Natural History, Complications and Prognosis
Most patients with chronic lymphocytic leukemia are asymptomatic at the time of diagnosis. If left untreated, patients with chronic lymphocytic leukemia may progress to develop weight loss, fever, and lymphadenopathy. Common complications of chronic lymphocytic leukemia include immunodeficiency, warm autoimmune hemolytic anemia, and Richter's transformation. Prognosis is generally good, and the 5-year survival rate of patients with chronic lymphocytic leukemia is 81.7%.
Diagnosis
Staging
According to the Rai Staging System, there are five stages of chronic lymphocytic leukemia based on the degree of lymphocytosis, hemoglobin concentration, platelets concentration, presence of splenomegaly, and presence of lymphadenopathy. While according to the Binet Staging System, there are three stages of chronic lymphocytic leukemia based on the degree of lymphocytosis, the presence of anemia or thrombocytopenia, and the involvement of three or more lymph node regions. The tumor stage is considered one of the important factors that determine the optimal management protocol of chronic lymphocytic leukemia patients.
History and Symptoms
Symptoms of chronic lymphocytic leukemia include fever, weight loss, night sweats, and recurrent bleeding.
Physical Examination
Physical examination of patients with chronic lymphocytic leukemia is usually remarkable for skin pallor, palpable cervical lymph nodes, and hepatomegaly.
Laboratory Findings
Laboratory findings consistent with the diagnosis of chronic lymphocytic leukemia include abnormal complete blood count, immunohistochemistry, and electrophoresis. Monoclonality of kappa and lambda producing B cells is a key diagnostic feature among patients with chronic lymphocytic leukemia.
X Ray
There are no X ray findings associated with chronic lymphocytic leukemia.
CT
CT scan is not required to confirm the diagnosis of chronic lymphocytic leukemia.
MRI
MRI may be performed to detect spinal cord bone infiltration among chronic lymphocytic leukemia patients.

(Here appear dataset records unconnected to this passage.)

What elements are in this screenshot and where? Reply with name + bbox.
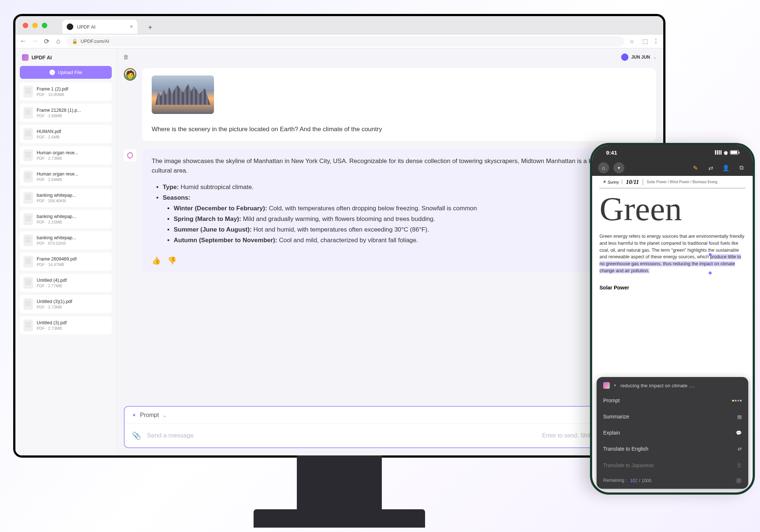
file-item[interactable]: Human organ rese...PDF · 2.64MB bbox=[20, 167, 112, 186]
file-meta: PDF · 2.77MB bbox=[37, 284, 67, 288]
signal-icon bbox=[715, 150, 722, 155]
phone-frame: 9:41 ◉ ⌂ ▼ ✎ ⇄ 👤 ⧉ ☀Sunny 10/11 Solar Po… bbox=[590, 143, 755, 495]
info-icon[interactable]: i bbox=[736, 478, 742, 484]
user-bubble: Where is the scenery in the picture loca… bbox=[142, 68, 656, 141]
user-avatar-icon bbox=[621, 53, 628, 61]
option-icon: ⇄ bbox=[738, 446, 742, 452]
window-controls bbox=[23, 23, 47, 28]
file-item[interactable]: Untitled (3)(1).pdfPDF · 2.73MB bbox=[20, 295, 112, 313]
sparkle-icon: ✦ bbox=[132, 412, 136, 418]
translate-tool-button[interactable]: ⇄ bbox=[705, 162, 716, 173]
file-icon bbox=[23, 149, 33, 161]
browser-tab[interactable]: UPDF AI × bbox=[62, 20, 137, 34]
file-item[interactable]: Untitled (3).pdfPDF · 2.73MB bbox=[20, 316, 112, 335]
file-icon bbox=[23, 234, 33, 246]
file-item[interactable]: Human organ rese...PDF · 2.73MB bbox=[20, 146, 112, 165]
file-name: Frame 212628 (1).p... bbox=[37, 108, 81, 113]
ai-option-explain[interactable]: Explain💬 bbox=[603, 425, 742, 441]
url-field[interactable]: 🔒 UPDF.com/AI bbox=[67, 36, 624, 47]
ai-action-panel: ▼ reducing the impact on climate .... Pr… bbox=[597, 377, 748, 489]
option-icon: 💬 bbox=[736, 430, 742, 436]
doc-title: Green bbox=[599, 192, 745, 226]
bookmark-button[interactable]: ☆ bbox=[630, 38, 634, 44]
weather-label: ☀Sunny bbox=[599, 180, 622, 184]
user-avatar: 🧑 bbox=[124, 68, 136, 81]
doc-subheading: Solar Power bbox=[599, 285, 745, 291]
doc-topics: Solar Power / Wind Power / Biomass Energ bbox=[643, 180, 717, 184]
phone-dropdown-button[interactable]: ▼ bbox=[613, 162, 624, 173]
file-item[interactable]: Frame 1 (2).pdfPDF · 10.85MB bbox=[20, 82, 112, 101]
file-item[interactable]: HUMAN.pdfPDF · 2.6MB bbox=[20, 125, 112, 143]
file-meta: PDF · 1.88MB bbox=[37, 114, 81, 118]
extensions-button[interactable]: ⬚ bbox=[642, 38, 648, 45]
remaining-label: Remaining： bbox=[603, 477, 628, 484]
type-value: Humid subtropical climate. bbox=[179, 184, 254, 191]
option-icon bbox=[732, 400, 742, 402]
ai-avatar bbox=[124, 149, 136, 162]
file-icon bbox=[23, 192, 33, 204]
file-item[interactable]: banking whitepap...PDF · 870.02KB bbox=[20, 231, 112, 250]
tab-close-button[interactable]: × bbox=[130, 23, 133, 30]
forward-button[interactable]: → bbox=[32, 37, 38, 45]
home-button[interactable]: ⌂ bbox=[55, 37, 62, 45]
delete-button[interactable]: 🗑 bbox=[123, 54, 129, 60]
file-name: Frame 1 (2).pdf bbox=[37, 86, 68, 92]
file-icon bbox=[23, 86, 33, 97]
copy-button[interactable]: ⧉ bbox=[736, 162, 747, 173]
ai-option-prompt[interactable]: Prompt bbox=[603, 392, 742, 409]
message-input[interactable] bbox=[147, 432, 536, 439]
maximize-window-button[interactable] bbox=[42, 23, 47, 28]
app-title: UPDF AI bbox=[20, 53, 112, 62]
monitor-frame: UPDF AI × + ← → ⟳ ⌂ 🔒 UPDF.com/AI ☆ ⬚ ⋮ … bbox=[13, 14, 665, 458]
file-meta: PDF · 2.15MB bbox=[37, 220, 76, 224]
new-tab-button[interactable]: + bbox=[148, 23, 152, 32]
address-bar: ← → ⟳ ⌂ 🔒 UPDF.com/AI ☆ ⬚ ⋮ bbox=[15, 34, 663, 48]
file-meta: PDF · 14.97MB bbox=[37, 262, 77, 267]
file-name: Untitled (3).pdf bbox=[37, 320, 67, 325]
chat-area: 🧑 Where is the scenery in the picture lo… bbox=[117, 66, 663, 402]
minimize-window-button[interactable] bbox=[32, 23, 38, 28]
user-menu[interactable]: JUN JUN ⌄ bbox=[621, 53, 657, 61]
url-text: UPDF.com/AI bbox=[81, 38, 109, 44]
chevron-down-icon: ▼ bbox=[613, 384, 617, 387]
attach-button[interactable]: 📎 bbox=[132, 431, 141, 440]
thumbs-down-button[interactable]: 👎 bbox=[167, 256, 177, 265]
prompt-selector[interactable]: ✦ Prompt ⌄ bbox=[125, 407, 655, 424]
highlight-tool-button[interactable]: ✎ bbox=[690, 162, 701, 173]
phone-toolbar: ⌂ ▼ ✎ ⇄ 👤 ⧉ bbox=[592, 160, 753, 176]
file-name: Untitled (3)(1).pdf bbox=[37, 299, 72, 304]
file-item[interactable]: Frame 2609489.pdfPDF · 14.97MB bbox=[20, 252, 112, 271]
ai-options-list: PromptSummarize▤Explain💬Translate to Eng… bbox=[603, 392, 742, 474]
prompt-label: Prompt bbox=[140, 412, 159, 418]
upload-file-button[interactable]: ↑ Upload File bbox=[20, 66, 112, 79]
close-window-button[interactable] bbox=[23, 23, 28, 28]
chat-message-user: 🧑 Where is the scenery in the picture lo… bbox=[124, 68, 656, 141]
chat-message-ai: The image showcases the skyline of Manha… bbox=[124, 149, 656, 272]
phone-home-button[interactable]: ⌂ bbox=[598, 162, 609, 173]
file-meta: PDF · 870.02KB bbox=[37, 241, 76, 245]
file-icon bbox=[23, 319, 33, 331]
document-view[interactable]: ☀Sunny 10/11 Solar Power / Wind Power / … bbox=[592, 176, 753, 343]
share-button[interactable]: 👤 bbox=[720, 162, 731, 173]
reload-button[interactable]: ⟳ bbox=[43, 37, 50, 45]
phone-status-icons: ◉ bbox=[715, 150, 739, 155]
file-item[interactable]: Untitled (4).pdfPDF · 2.77MB bbox=[20, 274, 112, 292]
ai-option-translate-to-japanese[interactable]: Translate to Japanese文 bbox=[603, 457, 742, 474]
thumbs-up-button[interactable]: 👍 bbox=[152, 256, 161, 265]
file-item[interactable]: Frame 212628 (1).p...PDF · 1.88MB bbox=[20, 104, 112, 122]
file-icon bbox=[23, 256, 33, 267]
app-logo-icon bbox=[22, 54, 29, 61]
attached-image[interactable] bbox=[152, 75, 214, 114]
file-list: Frame 1 (2).pdfPDF · 10.85MBFrame 212628… bbox=[20, 82, 112, 335]
browser-menu-button[interactable]: ⋮ bbox=[653, 38, 659, 45]
remaining-total: 1000 bbox=[642, 478, 652, 483]
file-name: Human organ rese... bbox=[37, 150, 78, 155]
file-item[interactable]: banking whitepap...PDF · 2.15MB bbox=[20, 210, 112, 228]
ai-option-translate-to-english[interactable]: Translate to English⇄ bbox=[603, 441, 742, 457]
main-panel: 🗑 JUN JUN ⌄ 🧑 Where is the scenery in th… bbox=[117, 48, 663, 455]
selection-preview[interactable]: ▼ reducing the impact on climate .... bbox=[603, 382, 742, 389]
file-name: HUMAN.pdf bbox=[37, 129, 61, 134]
file-item[interactable]: banking whitepap...PDF · 208.45KB bbox=[20, 189, 112, 207]
back-button[interactable]: ← bbox=[20, 37, 26, 45]
ai-option-summarize[interactable]: Summarize▤ bbox=[603, 409, 742, 425]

Echocardiography or Ultrasound
There are no ultrasound findings associated with chronic lymphocytic leukemia.
Other Imaging Findings
There are no other imaging studies needed to confirm the diagnosis of chronic lymphocytic leukemia.
Other Diagnostic Studies
Bone marrow biopsy and lymph node biopsy may be helpful in the diagnosis of chronic lymphocytic leukimea. Karyotyping and fluorescent in situ hybridization detect any chromosomal mutations involved in the development of chronic lymphocytic leukemia.
Treatment
Medical Therapy
The mainstay of therapy for symptomatic chronic lymphocytic leukemia patients is immunochemotherapy. Asymptomatic chronic lymphocytic leukemia patients are managed with observation and follow-up, whereas symptomatic chronic lymphocytic leukemia patients are treated with immunochemotherapy. Immunochemotherapies used for the treatment of chronic lymphocytic leukemia patients include purine analogues, alkylating agents, monoclonal antibodies, corticosteroids, tyrosine kinase inhibitors, and B-cell receptor pathway inhibitors. Radiation therapy is not recommended for the management of chronic lymphocytic leukemia patients.
Surgery
Surgical intervention is not recommended for the management of chronic lymphocytic leukemia patients.